Film Review: Weathering With You

Weathering With You (Tenki no Ko, which translates literally to “Child of Weather”) is a charming Japanese fantasy-romance animation about a struggling high-school runaway who meets a young girl with the ability to make the sun shine by praying.

Director: Makoto Shinkai Starring: Kotaro Daigo, Nana Mori, Shun Oguri, Tsubasa Honda

Language: Japanese with English subtitles

Weathering With You is the latest film from Makoto Shinkai – the acclaimed director of Your Name, which tells the story of a high school girl in rural Japan and a high school boy in Tokyo who swap bodies – and in a way feels very much a complementary piece to his earlier film.

The film centres on high-school student, Hodaka Morishima, as he escapes his remote-island home and travels to Tokyo with little planning, financial support, or guidance. After spending a few nights evading Tokyo police as an unaccompanied minor and struggling to get by with very little money, he spends three days in a McDonald’s and is given the best-looking Big Mac ever seen on screen. His sympathetic helper is later revealed to be Hina Amano, a young woman living alone with her younger brother following the passing of their mother, who possesses the ability to clear the endless Tokyo rain momentarily through the power of prayer.

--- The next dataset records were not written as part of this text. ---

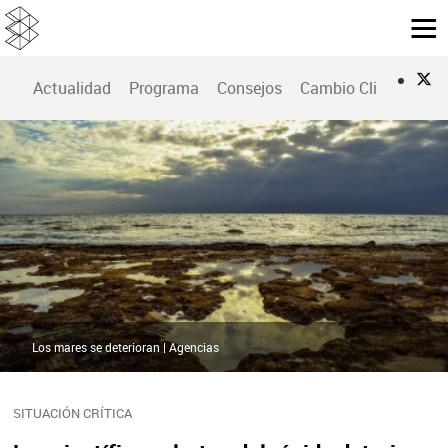
Actualidad
Programa
Consejos
Cambio Climático
Los mares se deterioran | Agencias
SITUACIÓN CRÍTICA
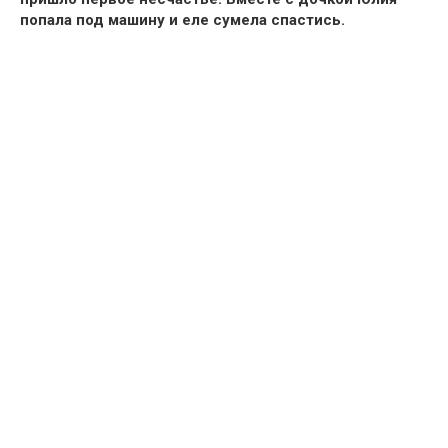
попала под машину и еле сумела спастись.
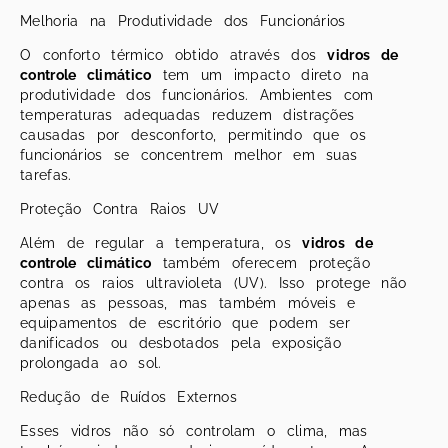
Melhoria na Produtividade dos Funcionários
O conforto térmico obtido através dos
vidros de
controle climático
tem um impacto direto na
produtividade dos funcionários. Ambientes com
temperaturas adequadas reduzem distrações
causadas por desconforto, permitindo que os
funcionários se concentrem melhor em suas
tarefas.
Proteção Contra Raios UV
Além de regular a temperatura, os
vidros de
controle climático
também oferecem proteção
contra os raios ultravioleta (UV). Isso protege não
apenas as pessoas, mas também móveis e
equipamentos de escritório que podem ser
danificados ou desbotados pela exposição
prolongada ao sol.
Redução de Ruídos Externos
Esses vidros não só controlam o clima, mas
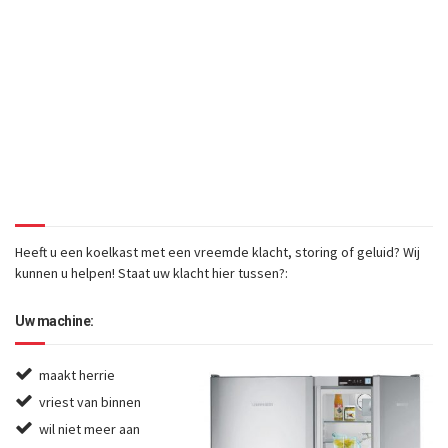
of defect geraakt, geeft
deze storing of maakt
deze vreemde geluiden?
Wij repareren bij u thuis in
Beinsdorp!
Heeft u een koelkast met een vreemde klacht, storing of geluid? Wij
kunnen u helpen! Staat uw klacht hier tussen?:
Uw machine:
maakt herrie
vriest van binnen
wil niet meer aan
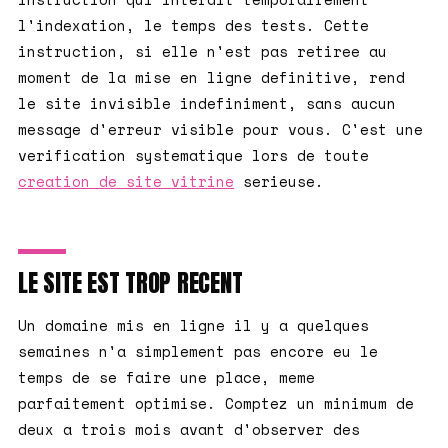
l'indexation, le temps des tests. Cette
instruction, si elle n'est pas retiree au
moment de la mise en ligne definitive, rend
le site invisible indefiniment, sans aucun
message d'erreur visible pour vous. C'est une
verification systematique lors de toute
creation de site vitrine
serieuse.
LE SITE EST TROP RECENT
Un domaine mis en ligne il y a quelques
semaines n'a simplement pas encore eu le
temps de se faire une place, meme
parfaitement optimise. Comptez un minimum de
deux a trois mois avant d'observer des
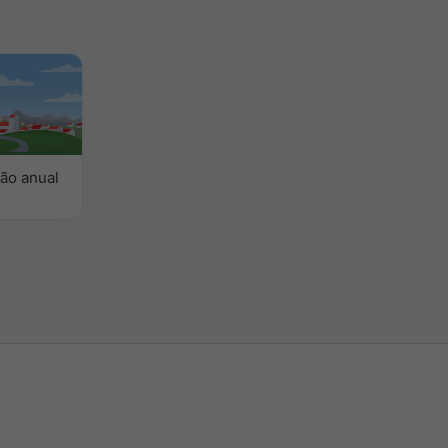
ão anual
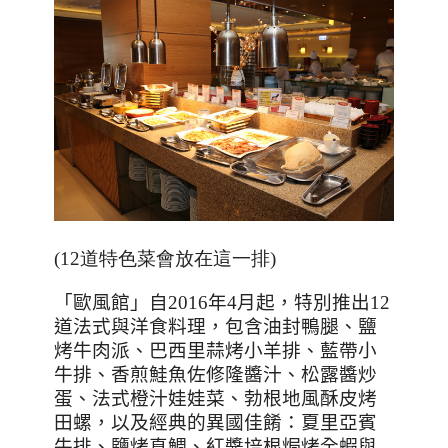
(12道特色菜會放在這一排)
「歐風館」自
2016
年
4
月起，特別推出
12
道法式與洋食料理，包含油封鴨腿、鹽
烤牛肉派、巴西里蒜烤小羊排、藍帶小
牛排、香煎鮭魚佐修隆醬汁、松露醬炒
蛋、法式橙汁娃娃菜、勃根地風酥皮烤
田螺
，以及經典的異國佳餚：夏里亞賓
牛排、鹽烤真鯛、紅醬培根焗烤全蝦與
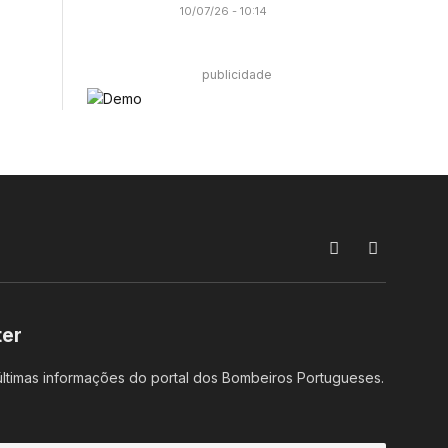
10/07/26 - 10:14
publicidade
Facebook
Instagram
ter
ltimas informações do portal dos Bombeiros Portugueses.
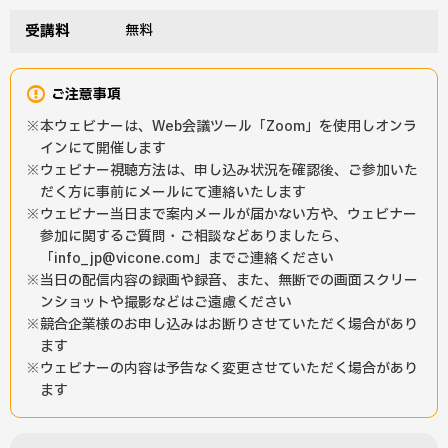
受講料
無料
ご注意事項
本ウェビナーは、Web会議ツール「Zoom」を使用しオンラ
インにて開催します
ウェビナー視聴方法は、申し込み状況を確認後、ご参加いた
だく方に事前にメールにて連絡いたします
ウェビナー当日まで案内メールが届かない方や、ウェビナー
参加に関するご質問・ご相談などありましたら、
「info_jp@vicone.com」までご連絡ください
当日の配信内容の録画や録音、また、無断での画面スクリー
ンショットや撮影などはご遠慮ください
競合企業様のお申し込みはお断りさせていただく場合があり
ます
ウェビナーの内容は予告なく変更させていただく場合があり
ます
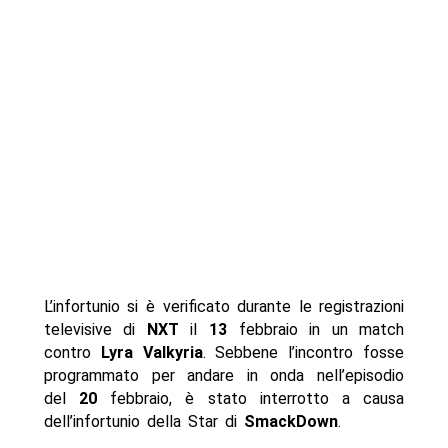
L’infortunio si è verificato durante le registrazioni
televisive di
NXT
il
13
febbraio in un match
contro
Lyra Valkyria
. Sebbene l’incontro fosse
programmato per andare in onda nell’episodio
del
20
febbraio, è stato interrotto a causa
dell’infortunio della Star di
SmackDown
.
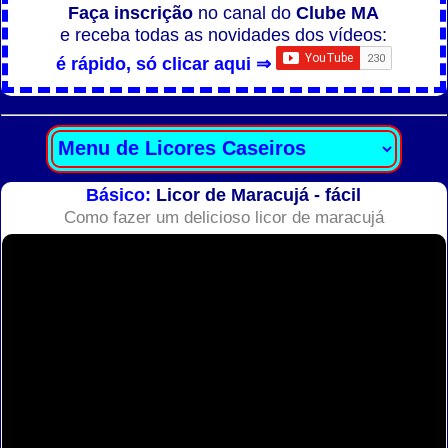
Faça inscrição
no canal do
Clube MA
e receba todas as novidades dos vídeos:
é rápido, só clicar aqui ⇒
Básico:
Licor de Maracujá - fácil
Como fazer um delicioso licor de maracujá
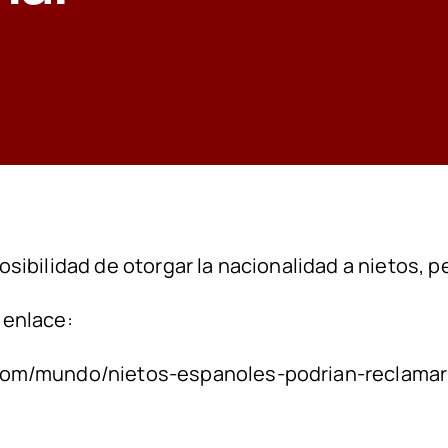
.
osibilidad de otorgar la nacionalidad a nietos,
 enlace:
.com/mundo/nietos-espanoles-podrian-reclama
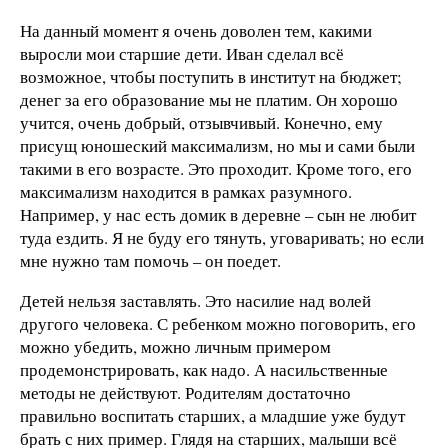
На данный момент я очень доволен тем, какими
выросли мои старшие дети. Иван сделал всё
возможное, чтобы поступить в институт на бюджет;
денег за его образование мы не платим. Он хорошо
учится, очень добрый, отзывчивый. Конечно, ему
присущ юношеский максимализм, но мы и сами были
такими в его возрасте. Это проходит. Кроме того, его
максимализм находится в рамках разумного.
Например, у нас есть домик в деревне – сын не любит
туда ездить. Я не буду его тянуть, уговаривать; но если
мне нужно там помочь – он поедет.
Детей нельзя заставлять. Это насилие над волей
другого человека. С ребенком можно поговорить, его
можно убедить, можно личным примером
продемонстрировать, как надо. А насильственные
методы не действуют. Родителям достаточно
правильно воспитать старших, а младшие уже будут
брать с них пример. Глядя на старших, малыши всё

Hodaka and Hina occupy much of the film’s narrative, capturing the innocence of their youth and young love effectively as they – along with Hina’s younger brother in costume – use Hina’s fantastical ability to start a business for hilariously meagre amounts of money. There’s a painful sense of humility and restraint in their characters, which seemingly reflects the immense pain both hide beneath their outwardly positive demeanours.

The initial and surrounding sub-story of Weathering With You involves a grown man and woman – Keisuke and Natsumi – who offer Hodaka work at their humble magazine on superstitions and provide him with food and a place to stay. Hodaka writes, cleans the house, and accompanies Natsumi on her scooter to interview people about occultish events and superstitions. Through this, he learns of ‘The Sunshine Girl’, and subsequently meets Hina.

Fans of anime will recognise the voices of Keisuke and Natsumi (Shun Oguri and Tsubasa Honda) from Space Captain Harlock and the live-action adaptation of Fullmetal Alchemist respectively, while first-time actor Kotaro Daigo captures the melodrama of Hodaka’s character with a style authentic to this type of anime story. Tokyo Ghoul (live-action) actress, Nana Mori, presents Hina’s ‘Type-B Tsundere’ nature brilliantly, with enough chemistry between the two leads to propel the film through the polarising fantasy moments that may not resonate with Western audiences.

With a runtime of nearly two hours, Weathering With You does well not to drag itself out unnecessarily, with a few exceptional pieces of trippy, distorted music by Radwimps balancing the sweet message of the film against those previously mentioned moments that will seem jarring to anyone unfamiliar with this type of anime. Although far from perfect, Weathering With You is a refreshing example of enjoyable sweetheart/heartbreak anime produced outside of Studio Ghibli, and a pleasantly surprising companion piece to Shinkai’s Your Name.